Objective: Wnt2B overexpression is thought to be involved in tumor progression through the activation of the canonical Wingless and INT-1 signaling pathway. However, the mechanism of Wnt2B signaling in oncogenesis is unknown. In this study, we investigated whether silencing Wnt2B expression could inhibit the invasiveness of ovarian cancer cells and reduce drug resistance.
Methods/materials: Four ovarian carcinoma cell lines, SKOV3, OV2008, A2780, and C13K, were used. Protein levels were studied by Western blotting. The colony formation ability and invasive ability were determined through colony formation assay and the Matrigel transwell assay, respectively. Cell viability was determined by the 3-(4, 5-dimethylthiazol-2-yl)-2, 5-diphenyltetrazolium bromide assay, whereas apoptosis was assessed using flow cytometry analysis.

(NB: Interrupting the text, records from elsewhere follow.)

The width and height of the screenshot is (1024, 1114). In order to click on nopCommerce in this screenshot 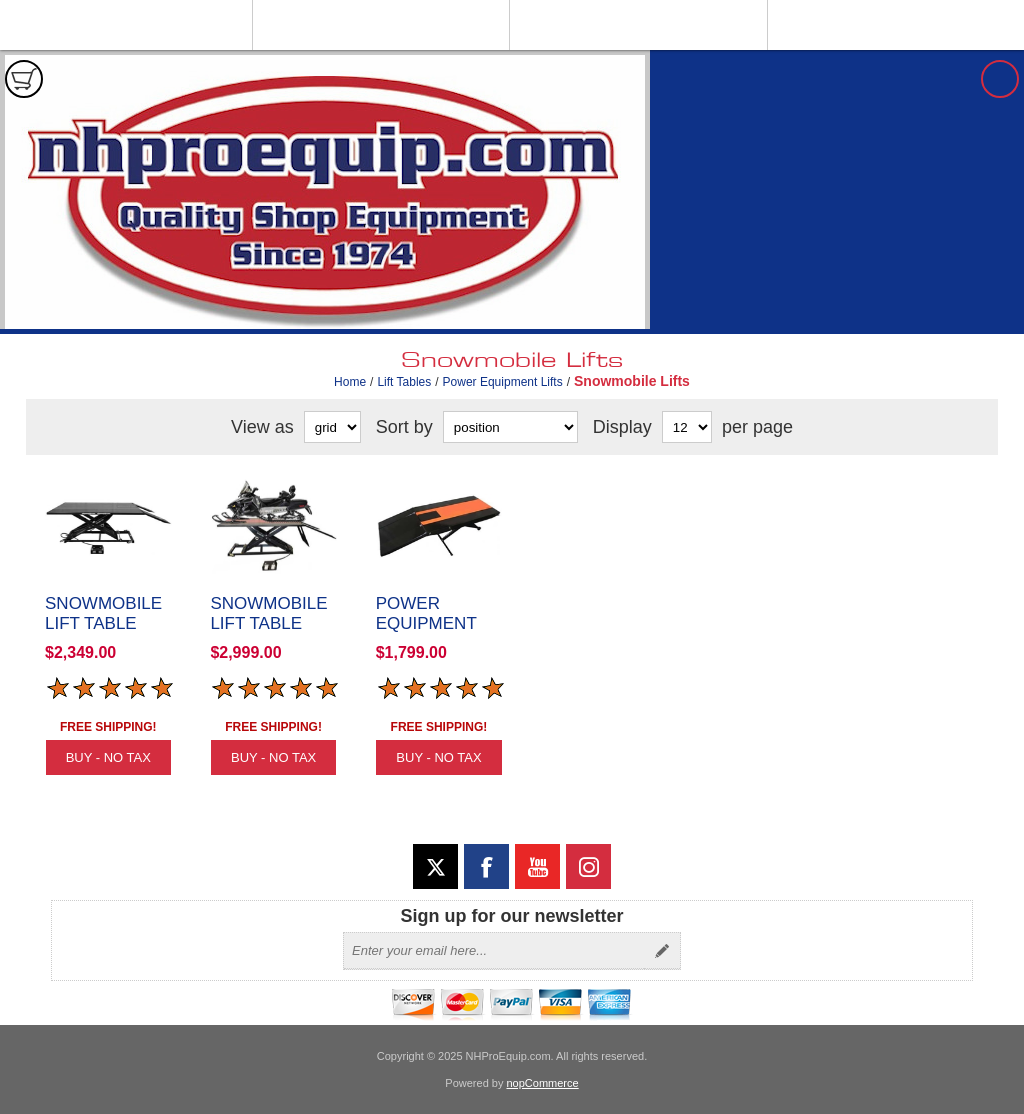 , I will do `click(543, 1083)`.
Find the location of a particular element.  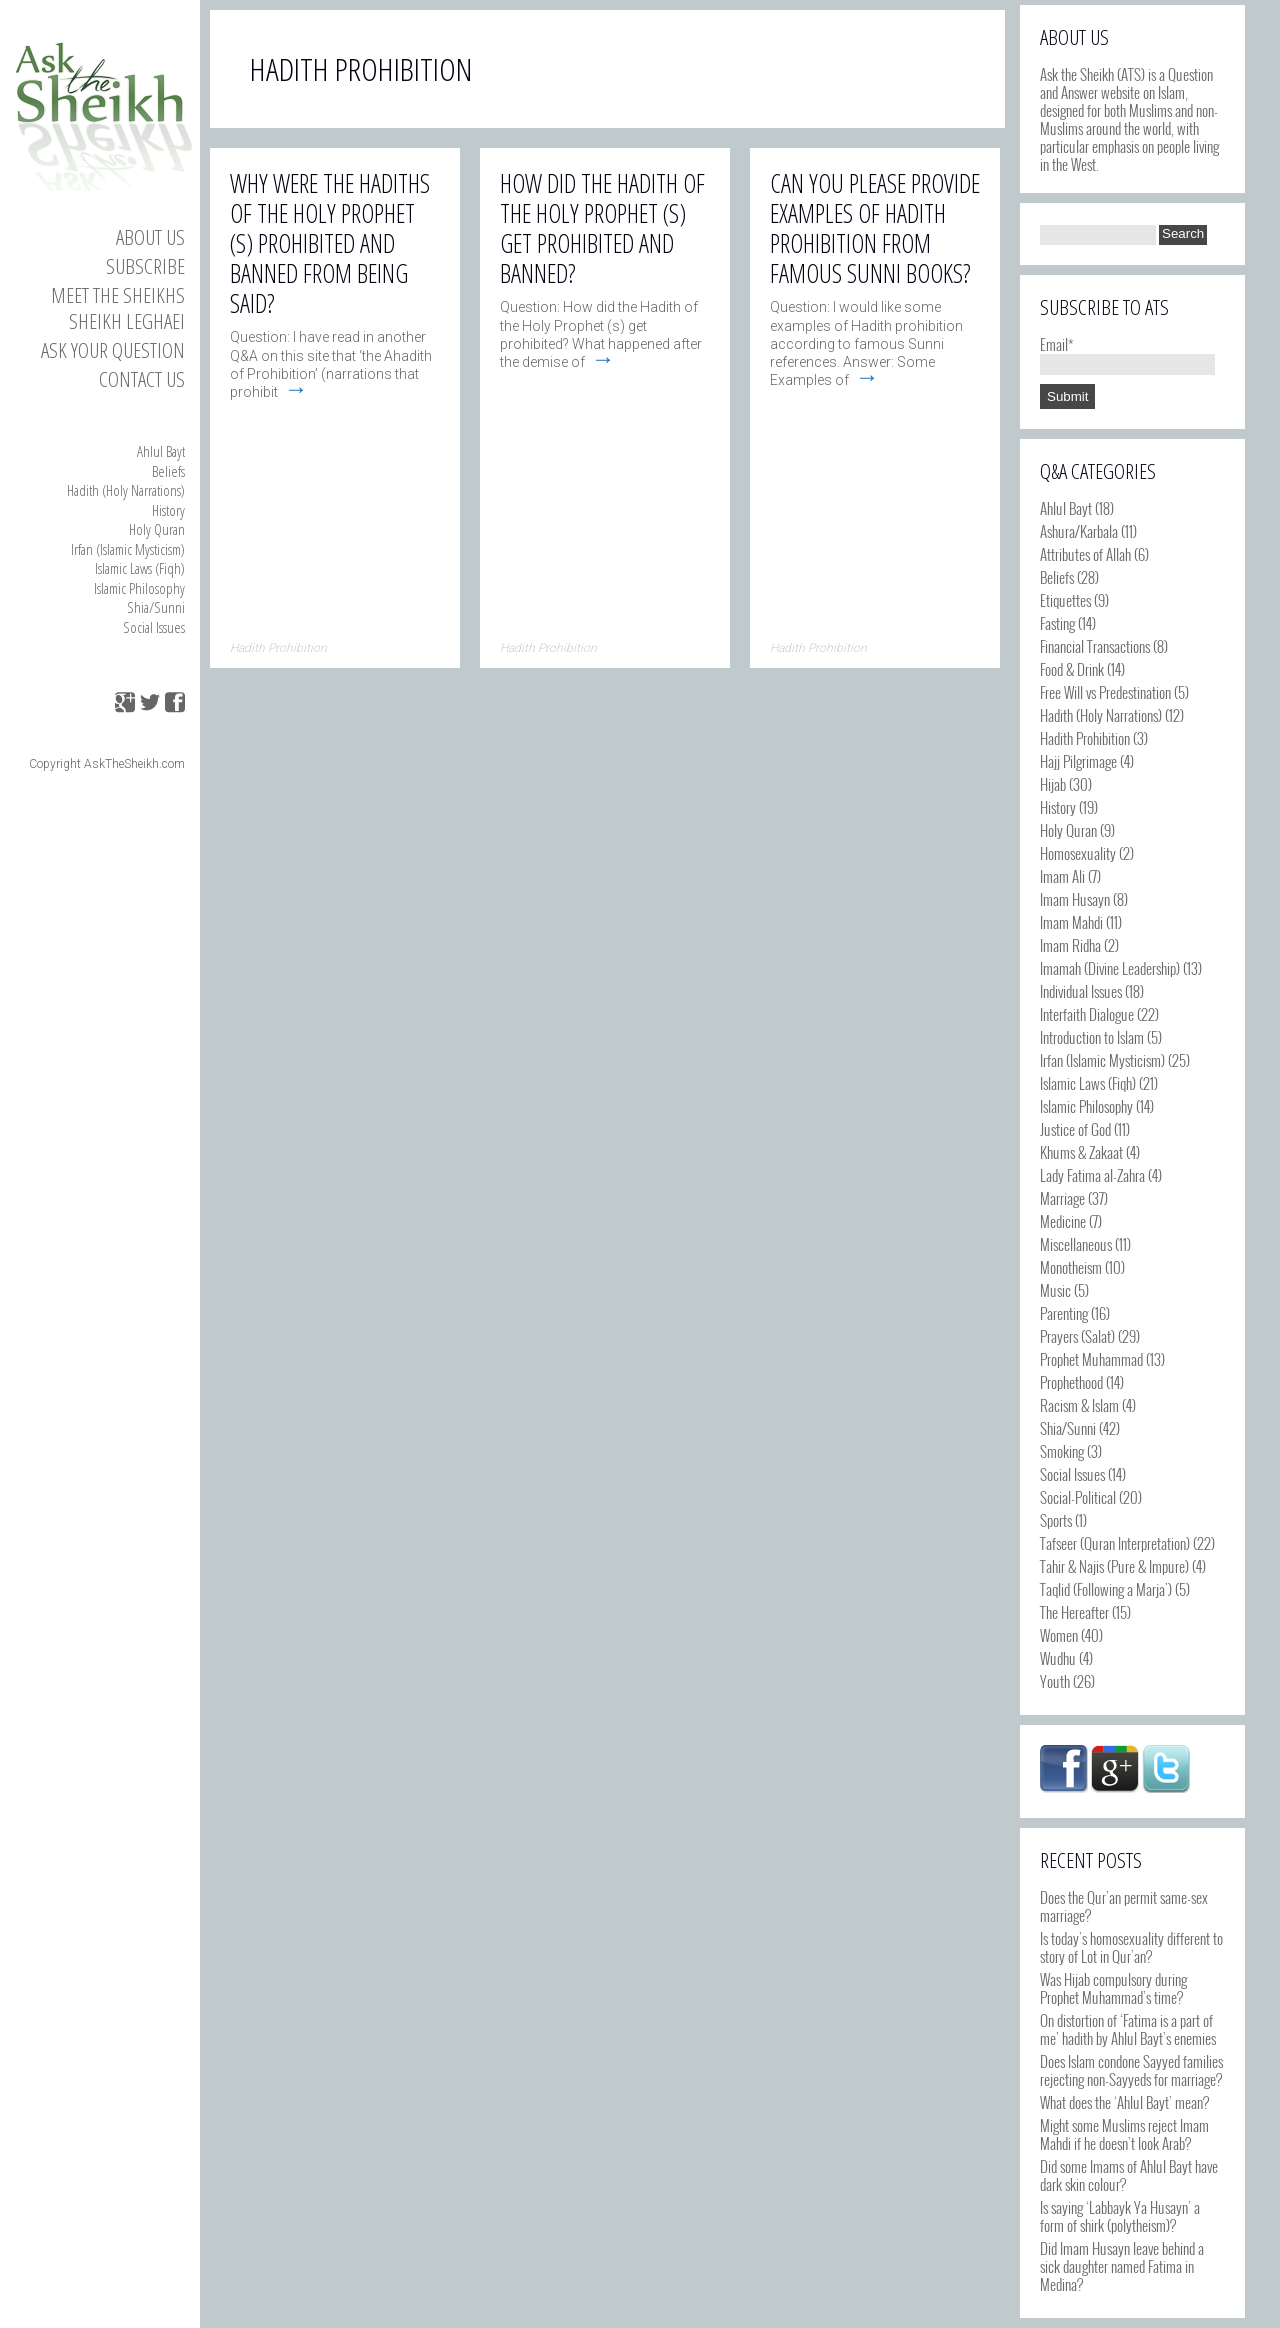 Social-Political is located at coordinates (1078, 1497).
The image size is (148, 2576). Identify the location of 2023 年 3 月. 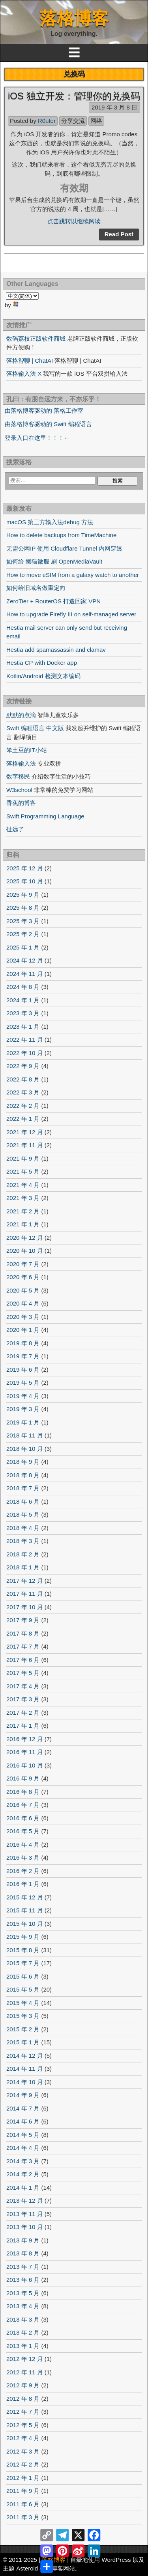 (22, 1013).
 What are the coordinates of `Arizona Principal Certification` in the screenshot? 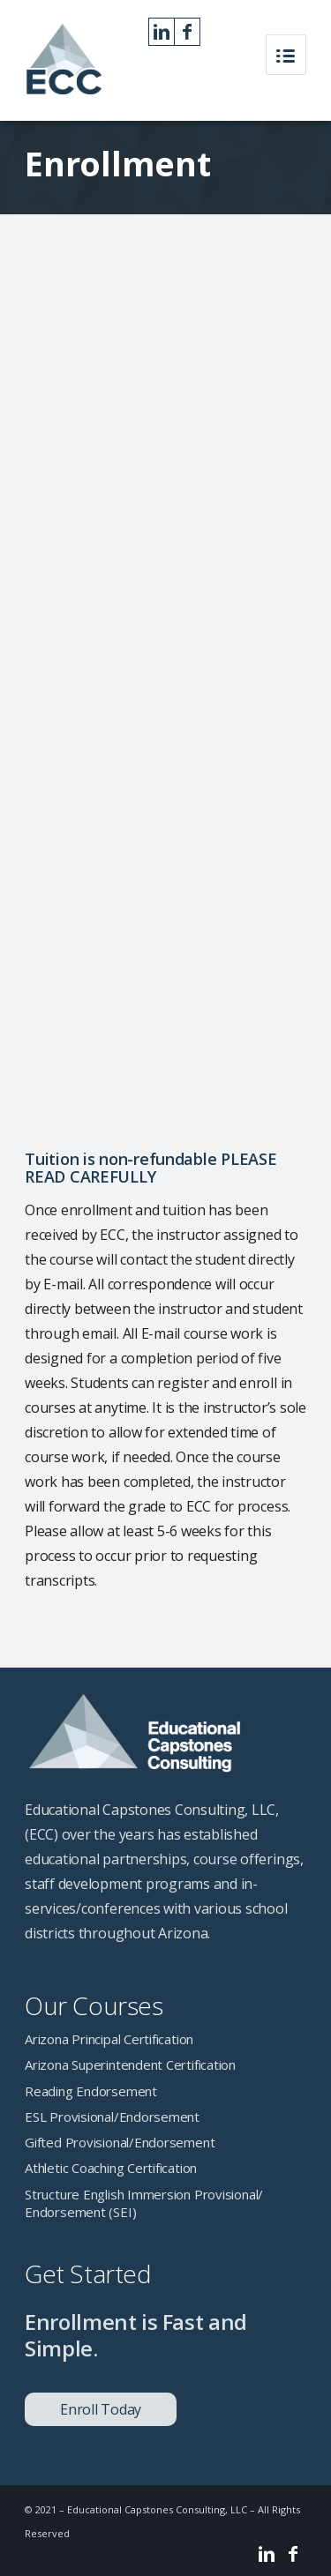 It's located at (109, 2039).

Results: Among the 4 ovarian carcinoma cell lines, the A2780 cells and C13K cells expressed Wnt2B, and these 2 cell lines were used for analyzing the mechanism of Wnt2B. The down-regulation of Wnt2B inhibited cell colony formation and invasiveness. Enhanced paclitaxel or cisplatin sensitivity was observed in A2780 cells or C13K cells treated with Wnt2B siRNA, respectively. In the presence of Wnt2B siRNA treatment, the caspase-9/B-cell lymphoma 2 (BCL2)/B-cell lymphoma-xL (BCL-xL) pathway and the epithelial-mesenchymal transition/phosphorylated protein kinase B pathway were inhibited.
Conclusion: These data suggest that Wnt2B indeed plays an important role in ovarian cancer metastasis and drug resistance. This study may provide a new therapeutic target for and a better understanding of ovarian cancer therapy.